Le foot entretient ses déséquilibres

Alors, elle arrive, ma Ligue des Champions ?

La Champion’s league est de retour pour les quarts de finale cette semaine. La compétition la plus médiatique du foot offre une nouvelle fois des affiches entre les mêmes clubs du gotha européen. Conséquence d’un déséquilibre structurel du football moderne selon Bastien Drut, auteur de “Economie du football professionnel” chez La Découverte.

Un air de déjà-vu. Ces dernières années, le football ressemble à une série américaine. Toujours les mêmes acteurs, le même scénario et les mêmes dialogues. “L’important, c’est les 3 points”. La Ligue des Champions (LdC), dont les quarts de finale retour ont lieu cette semaine en est l’incarnation la plus parfaite. Si un ou deux clubs “surprises” arrivent souvent à se hisser à ce niveau de la compétition – Schalke et Tottenham cette année, Bordeaux et le CSK l’an dernier – le gros des troupes est toujours le même. On se dirige d’ailleurs tout droit vers une finale Barcelone-Manchester United, tous deux triple-vainqueurs de la compétition.

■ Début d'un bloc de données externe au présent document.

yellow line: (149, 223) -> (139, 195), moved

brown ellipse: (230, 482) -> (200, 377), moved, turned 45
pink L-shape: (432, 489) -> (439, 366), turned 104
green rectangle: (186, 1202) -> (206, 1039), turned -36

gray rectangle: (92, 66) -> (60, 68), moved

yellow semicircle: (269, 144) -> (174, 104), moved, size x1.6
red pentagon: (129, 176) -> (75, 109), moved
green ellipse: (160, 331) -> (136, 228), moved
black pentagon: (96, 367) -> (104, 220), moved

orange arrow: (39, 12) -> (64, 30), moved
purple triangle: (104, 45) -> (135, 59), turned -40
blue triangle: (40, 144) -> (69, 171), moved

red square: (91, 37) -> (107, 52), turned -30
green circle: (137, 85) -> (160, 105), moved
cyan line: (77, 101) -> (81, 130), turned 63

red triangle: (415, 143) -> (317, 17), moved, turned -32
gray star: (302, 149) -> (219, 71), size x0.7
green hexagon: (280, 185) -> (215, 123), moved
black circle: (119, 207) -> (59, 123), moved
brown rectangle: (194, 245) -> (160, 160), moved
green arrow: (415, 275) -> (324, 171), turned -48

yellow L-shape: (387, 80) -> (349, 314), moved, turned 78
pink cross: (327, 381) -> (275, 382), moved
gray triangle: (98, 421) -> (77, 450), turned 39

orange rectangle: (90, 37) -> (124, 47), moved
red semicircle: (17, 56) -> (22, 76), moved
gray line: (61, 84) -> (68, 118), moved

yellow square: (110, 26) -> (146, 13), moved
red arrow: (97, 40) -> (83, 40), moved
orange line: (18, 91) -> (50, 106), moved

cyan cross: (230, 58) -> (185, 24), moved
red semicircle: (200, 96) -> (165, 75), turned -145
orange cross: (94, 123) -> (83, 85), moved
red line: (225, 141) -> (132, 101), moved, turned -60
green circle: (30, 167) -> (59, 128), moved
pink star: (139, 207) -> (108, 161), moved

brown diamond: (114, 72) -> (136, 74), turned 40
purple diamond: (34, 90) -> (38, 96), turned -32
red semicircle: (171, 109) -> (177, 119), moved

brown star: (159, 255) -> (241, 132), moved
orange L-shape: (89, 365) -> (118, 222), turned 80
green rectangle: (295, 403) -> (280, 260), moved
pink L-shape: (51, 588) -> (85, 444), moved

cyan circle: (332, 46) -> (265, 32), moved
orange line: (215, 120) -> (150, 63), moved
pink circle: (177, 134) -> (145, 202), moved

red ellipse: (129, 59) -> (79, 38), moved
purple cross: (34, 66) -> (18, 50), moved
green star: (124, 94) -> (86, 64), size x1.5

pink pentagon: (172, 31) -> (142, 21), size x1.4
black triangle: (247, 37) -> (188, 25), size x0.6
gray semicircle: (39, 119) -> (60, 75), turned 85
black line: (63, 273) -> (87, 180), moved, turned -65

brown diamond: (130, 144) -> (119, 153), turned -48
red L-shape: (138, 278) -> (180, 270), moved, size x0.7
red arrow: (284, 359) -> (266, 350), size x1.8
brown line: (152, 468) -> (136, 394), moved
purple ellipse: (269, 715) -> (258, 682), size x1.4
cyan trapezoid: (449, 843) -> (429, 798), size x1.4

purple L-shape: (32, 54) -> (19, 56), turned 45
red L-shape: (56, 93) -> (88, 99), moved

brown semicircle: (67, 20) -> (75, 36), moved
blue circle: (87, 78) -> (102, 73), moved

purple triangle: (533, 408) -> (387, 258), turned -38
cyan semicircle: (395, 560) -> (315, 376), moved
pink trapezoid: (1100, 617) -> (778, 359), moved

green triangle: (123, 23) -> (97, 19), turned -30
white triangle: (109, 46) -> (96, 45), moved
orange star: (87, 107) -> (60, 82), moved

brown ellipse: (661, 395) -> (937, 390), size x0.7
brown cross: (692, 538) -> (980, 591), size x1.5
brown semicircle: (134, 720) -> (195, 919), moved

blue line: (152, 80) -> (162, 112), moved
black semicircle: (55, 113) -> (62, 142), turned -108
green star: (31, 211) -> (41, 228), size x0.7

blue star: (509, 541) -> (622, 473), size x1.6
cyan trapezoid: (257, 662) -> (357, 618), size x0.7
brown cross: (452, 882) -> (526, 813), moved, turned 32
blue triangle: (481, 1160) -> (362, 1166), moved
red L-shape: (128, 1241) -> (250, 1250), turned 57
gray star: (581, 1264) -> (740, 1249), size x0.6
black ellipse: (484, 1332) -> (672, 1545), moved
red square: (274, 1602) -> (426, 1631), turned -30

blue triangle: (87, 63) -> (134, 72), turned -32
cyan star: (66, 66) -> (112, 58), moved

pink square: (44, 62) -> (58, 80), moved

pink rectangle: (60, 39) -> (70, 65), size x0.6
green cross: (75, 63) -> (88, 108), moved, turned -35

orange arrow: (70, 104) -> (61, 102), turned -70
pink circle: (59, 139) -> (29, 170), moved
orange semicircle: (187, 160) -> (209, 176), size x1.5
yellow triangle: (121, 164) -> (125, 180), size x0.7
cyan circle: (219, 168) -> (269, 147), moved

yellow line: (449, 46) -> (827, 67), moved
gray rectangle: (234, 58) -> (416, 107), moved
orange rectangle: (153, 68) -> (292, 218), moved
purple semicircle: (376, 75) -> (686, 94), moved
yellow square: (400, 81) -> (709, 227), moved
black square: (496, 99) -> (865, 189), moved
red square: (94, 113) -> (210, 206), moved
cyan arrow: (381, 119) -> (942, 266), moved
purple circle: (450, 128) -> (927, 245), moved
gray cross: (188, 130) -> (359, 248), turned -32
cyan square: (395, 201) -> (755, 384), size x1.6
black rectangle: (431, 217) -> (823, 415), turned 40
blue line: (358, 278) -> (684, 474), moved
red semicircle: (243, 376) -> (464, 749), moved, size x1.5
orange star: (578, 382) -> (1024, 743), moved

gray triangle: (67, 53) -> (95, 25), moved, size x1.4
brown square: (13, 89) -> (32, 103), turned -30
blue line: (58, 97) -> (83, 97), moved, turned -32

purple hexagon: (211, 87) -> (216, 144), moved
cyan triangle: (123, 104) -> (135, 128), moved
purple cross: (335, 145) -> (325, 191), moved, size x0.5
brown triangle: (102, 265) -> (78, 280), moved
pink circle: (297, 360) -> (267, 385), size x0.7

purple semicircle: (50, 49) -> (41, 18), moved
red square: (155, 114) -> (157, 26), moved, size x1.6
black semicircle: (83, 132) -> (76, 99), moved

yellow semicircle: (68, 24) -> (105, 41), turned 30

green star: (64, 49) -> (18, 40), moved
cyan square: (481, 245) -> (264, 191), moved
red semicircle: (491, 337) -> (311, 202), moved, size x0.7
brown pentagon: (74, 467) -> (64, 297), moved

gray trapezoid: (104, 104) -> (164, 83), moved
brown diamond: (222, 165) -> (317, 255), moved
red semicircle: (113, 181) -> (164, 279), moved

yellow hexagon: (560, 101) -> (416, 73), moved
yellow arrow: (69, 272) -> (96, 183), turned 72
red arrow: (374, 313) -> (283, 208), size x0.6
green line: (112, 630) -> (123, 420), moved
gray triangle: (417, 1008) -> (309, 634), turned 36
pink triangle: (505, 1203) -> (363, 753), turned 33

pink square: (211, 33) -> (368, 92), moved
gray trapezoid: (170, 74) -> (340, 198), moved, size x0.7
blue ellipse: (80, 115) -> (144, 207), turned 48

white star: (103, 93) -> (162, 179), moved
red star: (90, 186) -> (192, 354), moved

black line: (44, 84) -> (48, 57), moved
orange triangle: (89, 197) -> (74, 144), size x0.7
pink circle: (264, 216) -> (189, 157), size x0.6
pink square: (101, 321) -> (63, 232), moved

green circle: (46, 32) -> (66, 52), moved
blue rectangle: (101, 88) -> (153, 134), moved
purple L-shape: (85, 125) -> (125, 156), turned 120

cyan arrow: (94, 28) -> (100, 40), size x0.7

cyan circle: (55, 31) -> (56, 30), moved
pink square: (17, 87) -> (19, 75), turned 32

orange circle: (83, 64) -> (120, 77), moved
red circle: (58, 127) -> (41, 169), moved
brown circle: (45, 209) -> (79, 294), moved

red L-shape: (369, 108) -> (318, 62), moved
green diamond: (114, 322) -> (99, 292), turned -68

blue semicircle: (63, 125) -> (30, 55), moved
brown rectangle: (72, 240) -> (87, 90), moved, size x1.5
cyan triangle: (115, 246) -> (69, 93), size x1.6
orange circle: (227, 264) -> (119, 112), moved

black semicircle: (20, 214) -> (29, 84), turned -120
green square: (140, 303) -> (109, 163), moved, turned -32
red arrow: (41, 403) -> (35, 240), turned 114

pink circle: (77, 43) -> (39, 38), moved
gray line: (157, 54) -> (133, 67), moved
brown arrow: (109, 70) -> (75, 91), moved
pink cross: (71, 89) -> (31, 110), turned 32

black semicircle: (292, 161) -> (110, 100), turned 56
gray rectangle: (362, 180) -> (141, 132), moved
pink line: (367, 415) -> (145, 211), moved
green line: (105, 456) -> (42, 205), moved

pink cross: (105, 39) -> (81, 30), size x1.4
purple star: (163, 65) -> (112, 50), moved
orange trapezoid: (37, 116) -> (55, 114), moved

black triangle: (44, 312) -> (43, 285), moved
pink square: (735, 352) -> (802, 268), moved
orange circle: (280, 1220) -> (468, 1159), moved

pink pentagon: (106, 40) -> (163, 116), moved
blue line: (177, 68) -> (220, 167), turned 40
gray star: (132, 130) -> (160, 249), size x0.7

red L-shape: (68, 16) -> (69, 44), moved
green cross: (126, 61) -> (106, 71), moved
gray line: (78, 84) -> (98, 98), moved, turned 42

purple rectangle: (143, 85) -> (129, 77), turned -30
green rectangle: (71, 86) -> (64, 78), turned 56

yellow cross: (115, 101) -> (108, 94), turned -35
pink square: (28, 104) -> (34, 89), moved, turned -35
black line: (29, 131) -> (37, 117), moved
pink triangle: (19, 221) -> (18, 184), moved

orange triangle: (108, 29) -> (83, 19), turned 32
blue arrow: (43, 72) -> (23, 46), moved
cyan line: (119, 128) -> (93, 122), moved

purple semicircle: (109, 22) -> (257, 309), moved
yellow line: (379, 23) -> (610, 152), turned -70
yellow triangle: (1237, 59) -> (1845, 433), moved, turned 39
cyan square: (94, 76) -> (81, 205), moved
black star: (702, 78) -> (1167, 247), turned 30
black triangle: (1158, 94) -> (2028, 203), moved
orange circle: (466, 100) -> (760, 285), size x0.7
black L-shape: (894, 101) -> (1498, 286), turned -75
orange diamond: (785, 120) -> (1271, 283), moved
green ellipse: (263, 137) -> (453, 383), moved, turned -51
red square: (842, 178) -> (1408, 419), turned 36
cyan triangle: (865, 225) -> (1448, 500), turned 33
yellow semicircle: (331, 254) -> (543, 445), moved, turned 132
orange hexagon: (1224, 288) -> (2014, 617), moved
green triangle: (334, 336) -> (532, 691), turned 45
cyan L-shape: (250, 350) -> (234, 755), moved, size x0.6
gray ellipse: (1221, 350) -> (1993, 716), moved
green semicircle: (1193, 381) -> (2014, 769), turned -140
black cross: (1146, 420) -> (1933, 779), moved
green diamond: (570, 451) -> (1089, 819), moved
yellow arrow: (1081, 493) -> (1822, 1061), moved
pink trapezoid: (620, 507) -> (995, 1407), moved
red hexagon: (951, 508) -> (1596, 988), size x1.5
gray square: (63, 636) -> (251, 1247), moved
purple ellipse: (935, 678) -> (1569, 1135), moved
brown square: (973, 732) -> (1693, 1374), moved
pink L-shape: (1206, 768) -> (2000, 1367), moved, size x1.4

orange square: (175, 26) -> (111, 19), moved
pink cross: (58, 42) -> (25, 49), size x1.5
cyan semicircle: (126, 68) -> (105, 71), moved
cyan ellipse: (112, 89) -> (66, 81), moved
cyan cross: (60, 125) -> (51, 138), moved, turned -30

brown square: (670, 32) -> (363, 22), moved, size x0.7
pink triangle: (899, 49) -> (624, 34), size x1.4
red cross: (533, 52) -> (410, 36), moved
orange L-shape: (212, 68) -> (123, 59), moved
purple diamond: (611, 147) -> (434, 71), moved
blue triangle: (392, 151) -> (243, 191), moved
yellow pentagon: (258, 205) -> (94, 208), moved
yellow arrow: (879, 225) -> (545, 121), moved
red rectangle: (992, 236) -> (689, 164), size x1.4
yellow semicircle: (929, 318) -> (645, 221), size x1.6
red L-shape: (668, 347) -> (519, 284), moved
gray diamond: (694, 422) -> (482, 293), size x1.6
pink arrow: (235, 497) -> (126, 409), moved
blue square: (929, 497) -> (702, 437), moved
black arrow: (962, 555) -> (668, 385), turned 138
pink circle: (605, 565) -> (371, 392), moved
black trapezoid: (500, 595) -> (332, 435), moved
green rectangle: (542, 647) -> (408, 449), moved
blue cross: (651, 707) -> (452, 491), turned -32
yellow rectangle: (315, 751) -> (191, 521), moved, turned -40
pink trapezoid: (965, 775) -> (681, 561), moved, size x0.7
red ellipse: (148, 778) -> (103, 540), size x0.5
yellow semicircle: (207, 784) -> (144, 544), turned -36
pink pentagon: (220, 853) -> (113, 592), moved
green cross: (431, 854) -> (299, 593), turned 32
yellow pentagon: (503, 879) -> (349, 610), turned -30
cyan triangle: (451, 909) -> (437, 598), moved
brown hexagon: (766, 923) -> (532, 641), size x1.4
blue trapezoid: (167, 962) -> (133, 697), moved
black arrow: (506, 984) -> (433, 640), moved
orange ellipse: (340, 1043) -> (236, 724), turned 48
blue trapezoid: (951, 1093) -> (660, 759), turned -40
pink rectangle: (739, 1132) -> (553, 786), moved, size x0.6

Point de salut en dehors de la LdC

Ce conservatisme de fait trouve ses racines dans les structures même du football professionnel, d’après Bastien Drut. Thésard entre les universités de Nanterre et Bruxelles, il a étudié les fondements économiques du monde du ballon rond dans son livre “Economie du football professionnel“. Selon l’auteur, la Champion’s League est “accélératrice d’inégalité”. En 2009-2010, 746 millions d’euros ont été reversés aux 32 participants de la première phase. Le vainqueur, l’Inter Milan, s’est vu attribuer une prime de 19,3 millions d’euros.

Sur 10 ans, les différences sont d’autant plus flagrantes. En Angleterre, Manchester a perçu 315 millions d’euros sur cette période, Liverpool 194 et Newcastle seulement 10 millions. En France l’OL, empoche 215 millions alors que le deuxième club le mieux doté, Bordeaux, ne reçoit que 85 millions. Dans les 5 meilleurs championnats, sur les 42 clubs ayant participé à la compétition reine en 10 ans, un tiers d’entre eux se partage 72% des recettes. Une véritable aristocratie du foot européen.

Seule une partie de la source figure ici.